Thanks Buka, I did not mean them that way.  Though I have noticed that people have a tendency to jump on anything that they perceive that way like a duck on a beetle.

However... I did some more digging, and Tez is accurate, the Lopez thing is merely the tip of the iceberg on this one...

Here's a more in-depth treatment...

US taekwondo royalty caught up in sex abuse scandal | Daily Mail Online

And another one..., different young woman and different bad actor...

An athlete accused her coach of sex abuse. U.S. Olympic officials stayed on the sideline – The Denver Post

Here is a different sport, where 368 (!!!) gymnasts are involved.... Sheesh...

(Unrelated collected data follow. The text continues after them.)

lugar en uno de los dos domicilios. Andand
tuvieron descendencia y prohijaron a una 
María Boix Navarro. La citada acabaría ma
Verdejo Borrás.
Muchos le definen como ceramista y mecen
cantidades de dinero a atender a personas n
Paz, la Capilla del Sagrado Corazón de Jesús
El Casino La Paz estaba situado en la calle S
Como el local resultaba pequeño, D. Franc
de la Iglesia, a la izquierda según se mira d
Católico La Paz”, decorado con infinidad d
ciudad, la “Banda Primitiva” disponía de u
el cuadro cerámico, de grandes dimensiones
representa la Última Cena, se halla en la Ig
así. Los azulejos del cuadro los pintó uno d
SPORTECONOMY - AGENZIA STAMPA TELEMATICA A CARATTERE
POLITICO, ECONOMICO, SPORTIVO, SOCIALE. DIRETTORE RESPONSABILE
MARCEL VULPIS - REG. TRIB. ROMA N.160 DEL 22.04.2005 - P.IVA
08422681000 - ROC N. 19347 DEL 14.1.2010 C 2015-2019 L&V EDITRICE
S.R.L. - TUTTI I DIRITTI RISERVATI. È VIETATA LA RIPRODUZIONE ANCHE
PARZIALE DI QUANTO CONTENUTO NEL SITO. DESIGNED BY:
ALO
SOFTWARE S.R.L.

A 20-year toll: 368 gymnasts allege sexual exploitation

I could go right on reading, copying and posting... how is that this isn't major news?


----------



## Gerry Seymour (Jun 12, 2017)

Buka said:


> I didn't take JP3's comments, in any way, shape or form, as victim blaming.


Nor did I. I read it as an incredulous reaction to the news, the detail of the story, rather than a judgement upon the victim mentioned.


----------



## Tez3 (Jun 13, 2017)

JP3 said:


> Though I have noticed that people have a tendency to jump on anything that they perceive that way like a duck on a beetle.



Well, I wouldn't imagine that having written it you would think you were victim blaming. Your framing of the words however  ie 'putting herself in the way of being assaulted again' certainly sounds like victim blaming and I fail to see how they cannot be taken that way. If you put yourself in dangers way who else is to blame?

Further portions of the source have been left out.